-- YOUR TASK --
Filter the records down to the lines that hold the word "their", and copy each of those lines.

(Stored entries)
◆ ◆ ◆
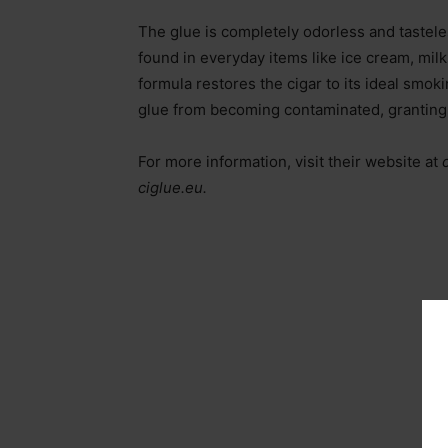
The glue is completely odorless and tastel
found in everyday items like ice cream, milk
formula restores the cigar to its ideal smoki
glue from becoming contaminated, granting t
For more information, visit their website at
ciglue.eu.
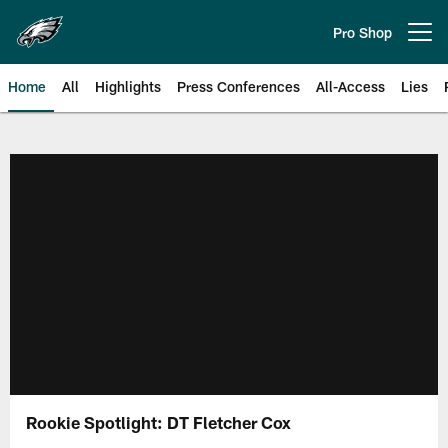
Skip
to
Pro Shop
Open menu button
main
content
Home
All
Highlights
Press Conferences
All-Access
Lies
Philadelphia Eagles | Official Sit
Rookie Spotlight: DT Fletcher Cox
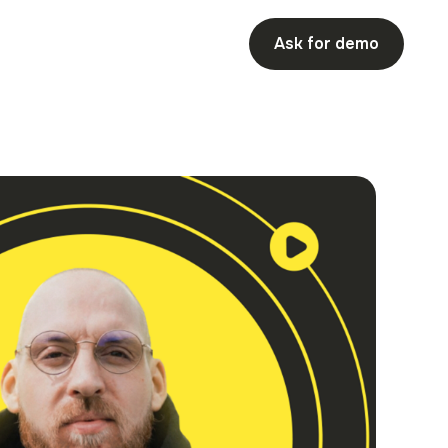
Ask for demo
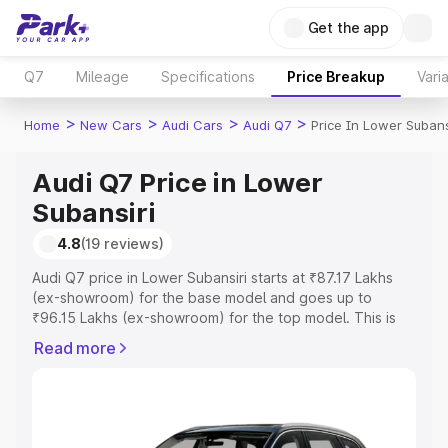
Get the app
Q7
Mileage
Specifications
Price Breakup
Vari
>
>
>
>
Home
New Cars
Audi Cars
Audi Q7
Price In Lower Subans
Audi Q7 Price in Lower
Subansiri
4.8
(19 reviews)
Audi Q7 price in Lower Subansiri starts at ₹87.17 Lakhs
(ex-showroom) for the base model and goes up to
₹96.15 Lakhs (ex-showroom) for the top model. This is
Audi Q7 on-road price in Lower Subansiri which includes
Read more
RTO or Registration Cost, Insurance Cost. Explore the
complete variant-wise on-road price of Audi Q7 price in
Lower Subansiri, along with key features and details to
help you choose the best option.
◆ ◆ ◆
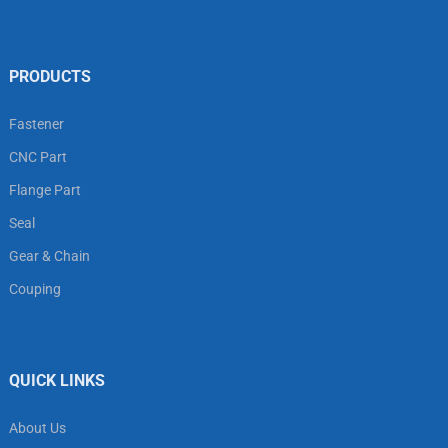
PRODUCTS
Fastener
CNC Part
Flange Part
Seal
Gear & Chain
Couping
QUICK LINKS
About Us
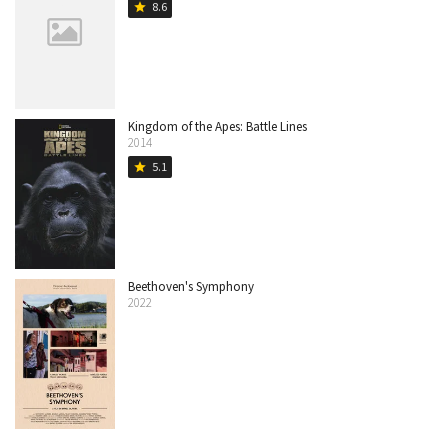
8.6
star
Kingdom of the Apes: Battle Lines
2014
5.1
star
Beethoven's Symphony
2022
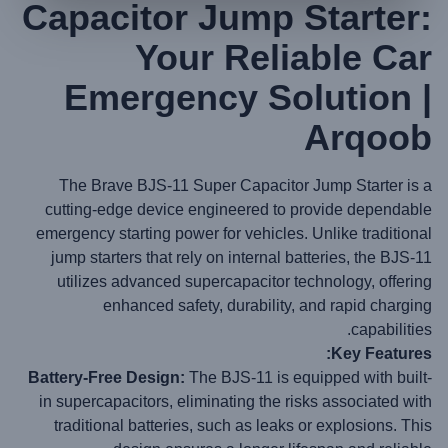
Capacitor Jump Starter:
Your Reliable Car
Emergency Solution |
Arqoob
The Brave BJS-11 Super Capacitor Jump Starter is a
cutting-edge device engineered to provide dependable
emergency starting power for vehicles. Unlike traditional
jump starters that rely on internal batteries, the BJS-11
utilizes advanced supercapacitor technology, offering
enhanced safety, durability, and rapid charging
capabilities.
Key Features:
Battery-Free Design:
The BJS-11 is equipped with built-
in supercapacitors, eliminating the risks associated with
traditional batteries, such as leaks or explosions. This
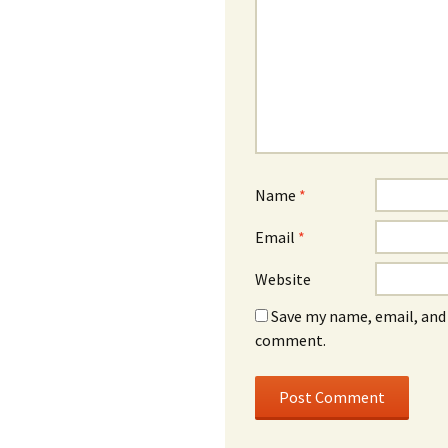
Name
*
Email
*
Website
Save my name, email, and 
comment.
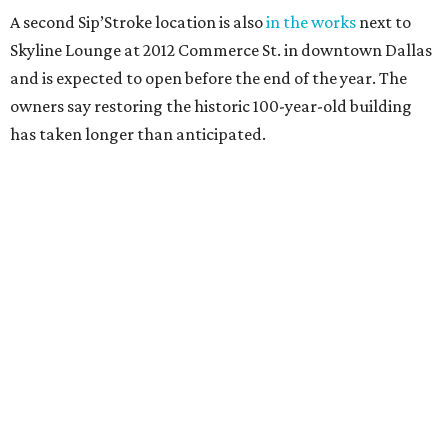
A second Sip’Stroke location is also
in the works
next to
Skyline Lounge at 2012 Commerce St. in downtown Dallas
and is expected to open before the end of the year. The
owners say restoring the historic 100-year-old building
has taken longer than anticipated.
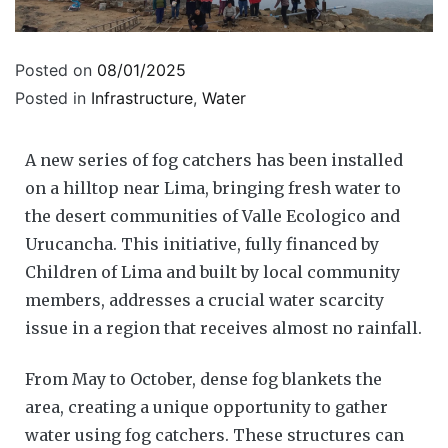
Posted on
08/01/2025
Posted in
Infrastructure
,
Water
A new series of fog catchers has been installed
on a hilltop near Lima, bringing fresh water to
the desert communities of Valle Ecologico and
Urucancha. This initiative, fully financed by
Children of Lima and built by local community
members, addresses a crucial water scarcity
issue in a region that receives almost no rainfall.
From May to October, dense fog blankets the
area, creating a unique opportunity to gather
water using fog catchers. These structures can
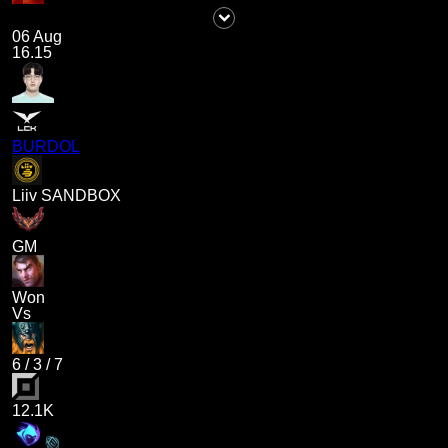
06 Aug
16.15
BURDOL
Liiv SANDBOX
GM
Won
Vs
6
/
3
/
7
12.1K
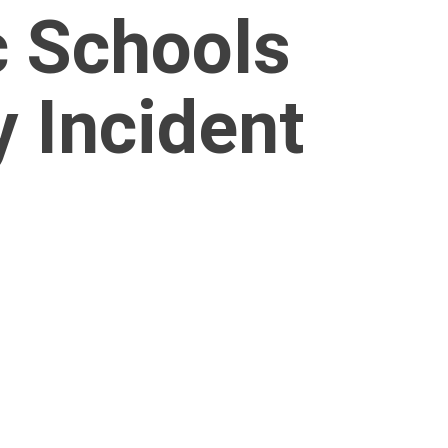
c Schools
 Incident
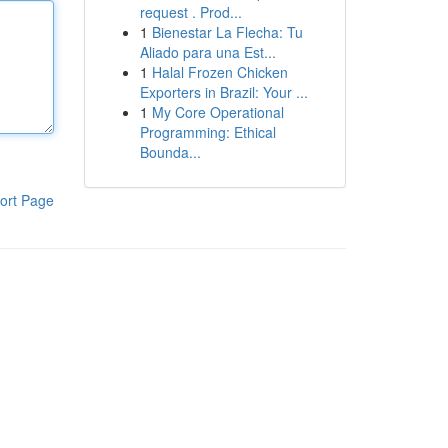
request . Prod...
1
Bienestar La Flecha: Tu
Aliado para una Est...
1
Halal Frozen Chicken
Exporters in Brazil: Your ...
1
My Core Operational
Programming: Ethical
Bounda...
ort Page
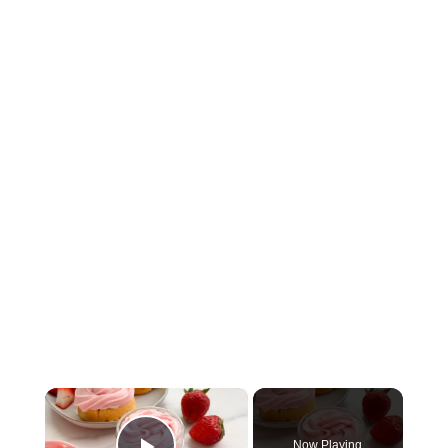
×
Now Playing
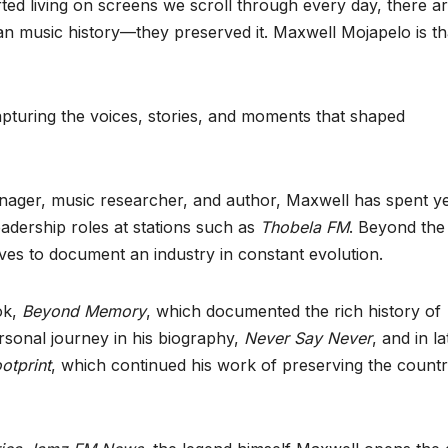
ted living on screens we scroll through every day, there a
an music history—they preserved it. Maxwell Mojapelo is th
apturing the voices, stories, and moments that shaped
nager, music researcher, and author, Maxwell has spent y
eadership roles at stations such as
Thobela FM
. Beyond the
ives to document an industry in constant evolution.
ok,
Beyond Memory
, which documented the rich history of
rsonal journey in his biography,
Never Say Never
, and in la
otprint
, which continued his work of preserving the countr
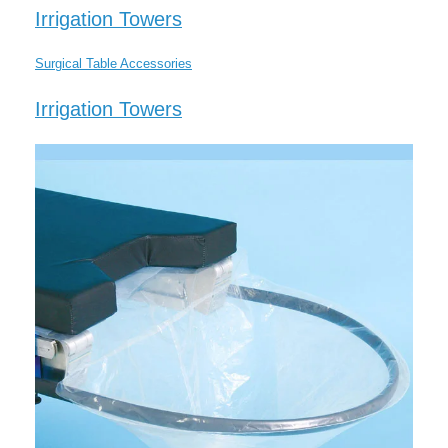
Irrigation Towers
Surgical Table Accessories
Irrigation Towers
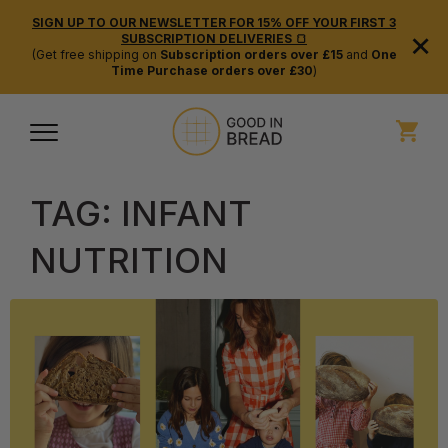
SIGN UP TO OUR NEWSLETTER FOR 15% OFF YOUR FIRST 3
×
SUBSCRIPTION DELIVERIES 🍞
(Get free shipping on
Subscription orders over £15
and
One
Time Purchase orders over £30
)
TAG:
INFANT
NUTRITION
◆ ◆ ◆
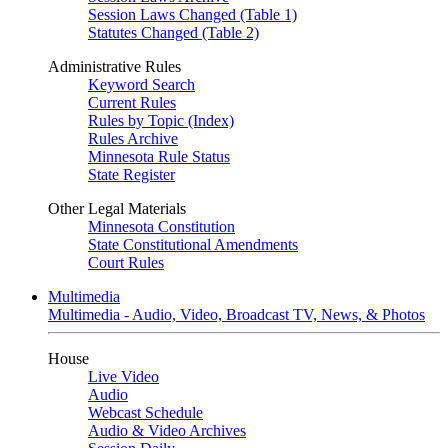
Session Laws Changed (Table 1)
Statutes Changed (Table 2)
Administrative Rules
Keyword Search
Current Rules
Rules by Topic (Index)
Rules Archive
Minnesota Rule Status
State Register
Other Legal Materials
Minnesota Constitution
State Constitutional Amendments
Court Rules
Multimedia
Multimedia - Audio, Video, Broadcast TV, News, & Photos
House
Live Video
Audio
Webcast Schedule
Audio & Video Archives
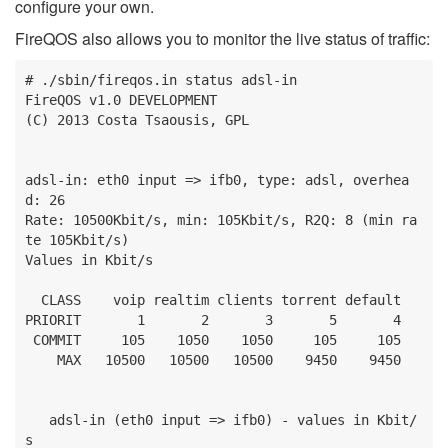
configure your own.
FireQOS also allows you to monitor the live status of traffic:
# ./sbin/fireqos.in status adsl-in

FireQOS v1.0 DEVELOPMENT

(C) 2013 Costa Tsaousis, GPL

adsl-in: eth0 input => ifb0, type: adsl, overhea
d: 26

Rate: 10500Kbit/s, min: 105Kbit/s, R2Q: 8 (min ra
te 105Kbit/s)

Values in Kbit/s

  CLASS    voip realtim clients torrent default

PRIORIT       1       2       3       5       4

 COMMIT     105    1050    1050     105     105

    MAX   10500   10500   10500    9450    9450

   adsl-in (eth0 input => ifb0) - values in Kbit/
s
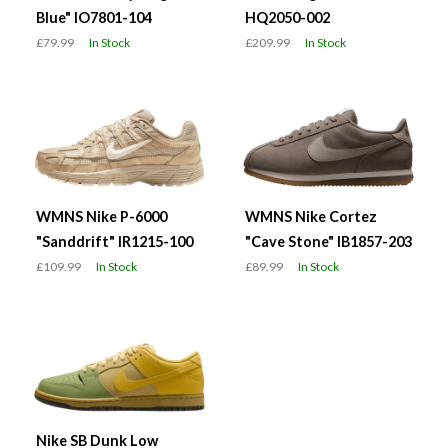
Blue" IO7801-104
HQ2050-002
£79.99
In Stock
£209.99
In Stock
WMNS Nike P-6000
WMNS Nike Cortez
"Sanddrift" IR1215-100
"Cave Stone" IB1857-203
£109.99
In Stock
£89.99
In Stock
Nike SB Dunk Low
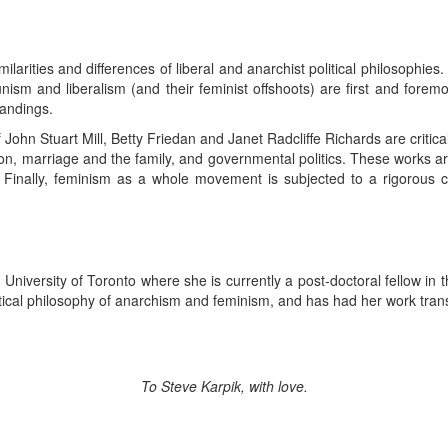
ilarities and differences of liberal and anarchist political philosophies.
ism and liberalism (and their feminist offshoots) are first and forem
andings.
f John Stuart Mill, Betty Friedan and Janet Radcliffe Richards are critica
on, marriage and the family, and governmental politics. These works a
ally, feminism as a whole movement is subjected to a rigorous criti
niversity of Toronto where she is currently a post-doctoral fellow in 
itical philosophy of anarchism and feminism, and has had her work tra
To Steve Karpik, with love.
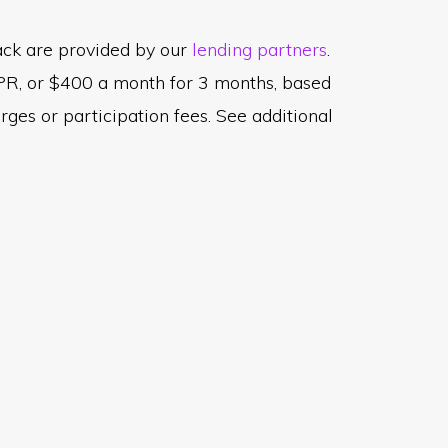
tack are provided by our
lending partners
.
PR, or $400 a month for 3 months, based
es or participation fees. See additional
◆ ◆ ◆
-- FINISHED TASK --
For more information, visit their website at
ism and liberalism (and their feminist offshoots) are first and forem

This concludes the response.